# Exercise
All of the entries need to be repeated exactly. Leave nothing out.

§

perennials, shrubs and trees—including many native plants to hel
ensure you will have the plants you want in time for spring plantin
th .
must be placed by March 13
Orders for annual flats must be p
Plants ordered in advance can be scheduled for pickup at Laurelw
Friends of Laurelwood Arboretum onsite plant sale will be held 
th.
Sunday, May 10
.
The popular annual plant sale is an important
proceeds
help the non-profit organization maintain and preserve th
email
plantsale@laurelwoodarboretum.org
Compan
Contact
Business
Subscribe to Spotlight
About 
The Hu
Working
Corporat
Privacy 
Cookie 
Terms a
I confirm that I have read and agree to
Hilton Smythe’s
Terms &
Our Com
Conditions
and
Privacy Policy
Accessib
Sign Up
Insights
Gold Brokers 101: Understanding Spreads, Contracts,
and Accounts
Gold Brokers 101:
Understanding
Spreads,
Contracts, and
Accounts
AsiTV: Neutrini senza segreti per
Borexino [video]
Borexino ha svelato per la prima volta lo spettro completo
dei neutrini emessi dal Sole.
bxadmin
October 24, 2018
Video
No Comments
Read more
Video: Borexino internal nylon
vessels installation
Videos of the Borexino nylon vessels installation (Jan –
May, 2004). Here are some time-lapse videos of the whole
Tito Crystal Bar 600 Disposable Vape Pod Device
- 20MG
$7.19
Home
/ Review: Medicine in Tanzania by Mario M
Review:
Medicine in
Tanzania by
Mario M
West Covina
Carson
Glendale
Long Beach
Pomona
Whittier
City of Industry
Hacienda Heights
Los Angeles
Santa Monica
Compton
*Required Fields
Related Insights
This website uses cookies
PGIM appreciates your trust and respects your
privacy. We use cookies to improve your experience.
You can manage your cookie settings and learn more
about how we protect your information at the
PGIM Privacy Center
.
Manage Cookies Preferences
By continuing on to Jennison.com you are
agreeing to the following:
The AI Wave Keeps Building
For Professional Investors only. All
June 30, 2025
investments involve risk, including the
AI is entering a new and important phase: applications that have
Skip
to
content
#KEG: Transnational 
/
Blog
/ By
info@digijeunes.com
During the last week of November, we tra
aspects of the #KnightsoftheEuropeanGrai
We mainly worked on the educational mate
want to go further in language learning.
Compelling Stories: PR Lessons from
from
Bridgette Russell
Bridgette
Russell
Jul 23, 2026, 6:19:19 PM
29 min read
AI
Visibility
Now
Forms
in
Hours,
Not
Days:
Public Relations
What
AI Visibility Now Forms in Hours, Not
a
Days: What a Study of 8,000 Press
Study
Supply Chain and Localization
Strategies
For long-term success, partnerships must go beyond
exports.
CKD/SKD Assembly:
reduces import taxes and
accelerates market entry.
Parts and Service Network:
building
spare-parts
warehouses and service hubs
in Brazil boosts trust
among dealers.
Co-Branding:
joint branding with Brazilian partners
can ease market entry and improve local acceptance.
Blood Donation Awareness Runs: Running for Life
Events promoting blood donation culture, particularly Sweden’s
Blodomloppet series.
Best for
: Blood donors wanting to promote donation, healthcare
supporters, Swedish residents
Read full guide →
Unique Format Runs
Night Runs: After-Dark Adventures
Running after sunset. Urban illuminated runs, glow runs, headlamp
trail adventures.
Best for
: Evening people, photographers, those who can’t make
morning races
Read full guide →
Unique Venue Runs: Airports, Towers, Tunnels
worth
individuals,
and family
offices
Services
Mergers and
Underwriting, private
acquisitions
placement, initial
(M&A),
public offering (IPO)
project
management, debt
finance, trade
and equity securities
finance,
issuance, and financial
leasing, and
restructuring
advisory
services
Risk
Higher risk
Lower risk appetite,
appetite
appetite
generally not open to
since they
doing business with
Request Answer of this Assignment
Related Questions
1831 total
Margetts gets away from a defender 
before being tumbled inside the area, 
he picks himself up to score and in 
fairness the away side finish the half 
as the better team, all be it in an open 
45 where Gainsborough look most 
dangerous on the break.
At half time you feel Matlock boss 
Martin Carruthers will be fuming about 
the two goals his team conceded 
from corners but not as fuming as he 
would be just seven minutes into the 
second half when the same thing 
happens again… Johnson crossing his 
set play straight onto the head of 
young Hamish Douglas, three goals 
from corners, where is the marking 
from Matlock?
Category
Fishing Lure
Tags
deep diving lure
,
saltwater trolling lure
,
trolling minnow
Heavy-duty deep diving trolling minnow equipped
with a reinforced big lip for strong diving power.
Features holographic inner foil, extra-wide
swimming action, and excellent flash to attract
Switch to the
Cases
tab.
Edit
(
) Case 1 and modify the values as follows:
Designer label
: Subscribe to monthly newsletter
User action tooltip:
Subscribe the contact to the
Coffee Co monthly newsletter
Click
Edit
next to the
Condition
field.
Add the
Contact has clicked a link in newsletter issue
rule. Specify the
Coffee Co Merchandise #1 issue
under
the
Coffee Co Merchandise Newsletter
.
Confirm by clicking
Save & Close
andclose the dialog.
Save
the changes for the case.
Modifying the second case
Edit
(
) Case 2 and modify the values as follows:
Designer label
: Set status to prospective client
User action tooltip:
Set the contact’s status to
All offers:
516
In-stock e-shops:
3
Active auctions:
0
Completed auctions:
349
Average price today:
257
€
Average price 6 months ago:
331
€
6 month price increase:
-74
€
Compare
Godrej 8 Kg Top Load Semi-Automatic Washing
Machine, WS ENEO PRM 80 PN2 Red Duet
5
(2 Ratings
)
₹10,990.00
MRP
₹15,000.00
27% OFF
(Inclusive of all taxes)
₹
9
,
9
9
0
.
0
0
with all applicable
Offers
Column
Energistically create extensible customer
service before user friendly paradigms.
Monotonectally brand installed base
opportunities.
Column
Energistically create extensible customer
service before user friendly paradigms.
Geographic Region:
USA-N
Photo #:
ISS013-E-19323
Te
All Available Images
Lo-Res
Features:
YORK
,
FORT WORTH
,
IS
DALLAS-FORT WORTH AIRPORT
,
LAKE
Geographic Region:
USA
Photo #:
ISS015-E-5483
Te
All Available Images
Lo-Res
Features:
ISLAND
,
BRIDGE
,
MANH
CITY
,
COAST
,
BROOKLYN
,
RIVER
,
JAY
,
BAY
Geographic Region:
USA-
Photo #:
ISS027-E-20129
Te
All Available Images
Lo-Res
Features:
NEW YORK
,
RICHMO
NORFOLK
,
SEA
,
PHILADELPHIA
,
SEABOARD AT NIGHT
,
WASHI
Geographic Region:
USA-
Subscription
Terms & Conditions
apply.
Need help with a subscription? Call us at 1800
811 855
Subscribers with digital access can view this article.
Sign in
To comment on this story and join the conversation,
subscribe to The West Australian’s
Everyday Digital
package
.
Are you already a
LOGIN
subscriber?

§

# Response below
perennials, shrubs and trees—including many native plants to hel
ensure you will have the plants you want in time for spring plantin
th .
must be placed by March 13
Orders for annual flats must be p
Plants ordered in advance can be scheduled for pickup at Laurelw
Friends of Laurelwood Arboretum onsite plant sale will be held 
th.
Sunday, May 10
.
The popular annual plant sale is an important
proceeds
help the non-profit organization maintain and preserve th
email
plantsale@laurelwoodarboretum.org
Compan
Contact
Business
Subscribe to Spotlight
About 
The Hu
Working
Corporat
Privacy 
Cookie 
Terms a
I confirm that I have read and agree to
Hilton Smythe’s
Terms &
Our Com
Conditions
and
Privacy Policy
Accessib
Sign Up
Insights
Gold Brokers 101: Understanding Spreads, Contracts,
and Accounts
Gold Brokers 101:
Understanding
Spreads,
Contracts, and
Accounts
AsiTV: Neutrini senza segreti per
Borexino [video]
Borexino ha svelato per la prima volta lo spettro completo
dei neutrini emessi dal Sole.
bxadmin
October 24, 2018
Video
No Comments
Read more
Video: Borexino internal nylon
vessels installation
Videos of the Borexino nylon vessels installation (Jan –
May, 2004). Here are some time-lapse videos of the whole
Tito Crystal Bar 600 Disposable Vape Pod Device
- 20MG
$7.19
Home
/ Review: Medicine in Tanzania by Mario M
Review:
Medicine in
Tanzania by
Mario M
West Covina
Carson
Glendale
Long Beach
Pomona
Whittier
City of Industry
Hacienda Heights
Los Angeles
Santa Monica
Compton
*Required Fields
Related Insights
This website uses cookies
PGIM appreciates your trust and respects your
privacy. We use cookies to improve your experience.
You can manage your cookie settings and learn more
about how we protect your information at the
PGIM Privacy Center
.
Manage Cookies Preferences
By continuing on to Jennison.com you are
agreeing to the following:
The AI Wave Keeps Building
For Professional Investors only. All
June 30, 2025
investments involve risk, including the
AI is entering a new and important phase: applications that have
Skip
to
content
#KEG: Transnational 
/
Blog
/ By
info@digijeunes.com
During the last week of November, we tra
aspects of the #KnightsoftheEuropeanGrai
We mainly worked on the educational mate
want to go further in language learning.
Compelling Stories: PR Lessons from
from
Bridgette Russell
Bridgette
Russell
Jul 23, 2026, 6:19:19 PM
29 min read
AI
Visibility
Now
Forms
in
Hours,
Not
Days:
Public Relations
What
AI Visibility Now Forms in Hours, Not
a
Days: What a Study of 8,000 Press
Study
Supply Chain and Localization
Strategies
For long-term success, partnerships must go beyond
exports.
CKD/SKD Assembly:
reduces import taxes and
accelerates market entry.
Parts and Service Network:
building
spare-parts
warehouses and service hubs
in Brazil boosts trust
among dealers.
Co-Branding:
joint branding with Brazilian partners
can ease market entry and improve local acceptance.
Blood Donation Awareness Runs: Running for Life
Events promoting blood donation culture, particularly Sweden’s
Blodomloppet series.
Best for
: Blood donors wanting to promote donation, healthcare
supporters, Swedish residents
Read full guide →
Unique Format Runs
Night Runs: After-Dark Adventures
Running after sunset. Urban illuminated runs, glow runs, headlamp
trail adventures.
Best for
: Evening people, photographers, those who can’t make
morning races
Read full guide →
Unique Venue Runs: Airports, Towers, Tunnels
worth
individuals,
and family
offices
Services
Mergers and
Underwriting, private
acquisitions
placement, initial
(M&A),
public offering (IPO)
project
management, debt
finance, trade
and equity securities
finance,
issuance, and financial
leasing, and
restructuring
advisory
services
Risk
Higher risk
Lower risk appetite,
appetite
appetite
generally not open to
since they
doing business with
Request Answer of this Assignment
Related Questions
1831 total
Margetts gets away from a defender 
before being tumbled inside the area, 
he picks himself up to score and in 
fairness the away side finish the half 
as the better team, all be it in an open 
45 where Gainsborough look most 
dangerous on the break.
At half time you feel Matlock boss 
Martin Carruthers will be fuming about 
the two goals his team conceded 
from corners but not as fuming as he 
would be just seven minutes into the 
second half when the same thing 
happens again… Johnson crossing his 
set play straight onto the head of 
young Hamish Douglas, three goals 
from corners, where is the marking 
from Matlock?
Category
Fishing Lure
Tags
deep diving lure
,
saltwater trolling lure
,
trolling minnow
Heavy-duty deep diving trolling minnow equipped
with a reinforced big lip for strong diving power.
Features holographic inner foil, extra-wide
swimming action, and excellent flash to attract
Switch to the
Cases
tab.
Edit
(
) Case 1 and modify the values as follows:
Designer label
: Subscribe to monthly newsletter
User action tooltip:
Subscribe the contact to the
Coffee Co monthly newsletter
Click
Edit
next to the
Condition
field.
Add the
Contact has clicked a link in newsletter issue
rule. Specify the
Coffee Co Merchandise #1 issue
under
the
Coffee Co Merchandise Newsletter
.
Confirm by clicking
Save & Close
andclose the dialog.
Save
the changes for the case.
Modifying the second case
Edit
(
) Case 2 and modify the values as follows:
Designer label
: Set status to prospective client
User action tooltip:
Set the contact’s status to
All offers:
516
In-stock e-shops:
3
Active auctions:
0
Completed auctions:
349
Average price today:
257
€
Average price 6 months ago:
331
€
6 month price increase:
-74
€
Compare
Godrej 8 Kg Top Load Semi-Automatic Washing
Machine, WS ENEO PRM 80 PN2 Red Duet
5
(2 Ratings
)
₹10,990.00
MRP
₹15,000.00
27% OFF
(Inclusive of all taxes)
₹
9
,
9
9
0
.
0
0
with all applicable
Offers
Column
Energistically create extensible customer
service before user friendly paradigms.
Monotonectally brand installed base
opportunities.
Column
Energistically create extensible customer
service before user friendly paradigms.
Geographic Region:
USA-N
Photo #:
ISS013-E-19323
Te
All Available Images
Lo-Res
Features:
YORK
,
FORT WORTH
,
IS
DALLAS-FORT WORTH AIRPORT
,
LAKE
Geographic Region:
USA
Photo #:
ISS015-E-5483
Te
All Available Images
Lo-Res
Features:
ISLAND
,
BRIDGE
,
MANH
CITY
,
COAST
,
BROOKLYN
,
RIVER
,
JAY
,
BAY
Geographic Region:
USA-
Photo #:
ISS027-E-20129
Te
All Available Images
Lo-Res
Features:
NEW YORK
,
RICHMO
NORFOLK
,
SEA
,
PHILADELPHIA
,
SEABOARD AT NIGHT
,
WASHI
Geographic Region:
USA-
Subscription
Terms & Conditions
apply.
Need help with a subscription? Call us at 1800
811 855
Subscribers with digital access can view this article.
Sign in
To comment on this story and join the conversation,
subscribe to The West Australian’s
Everyday Digital
package
.
Are you already a
LOGIN
subscriber?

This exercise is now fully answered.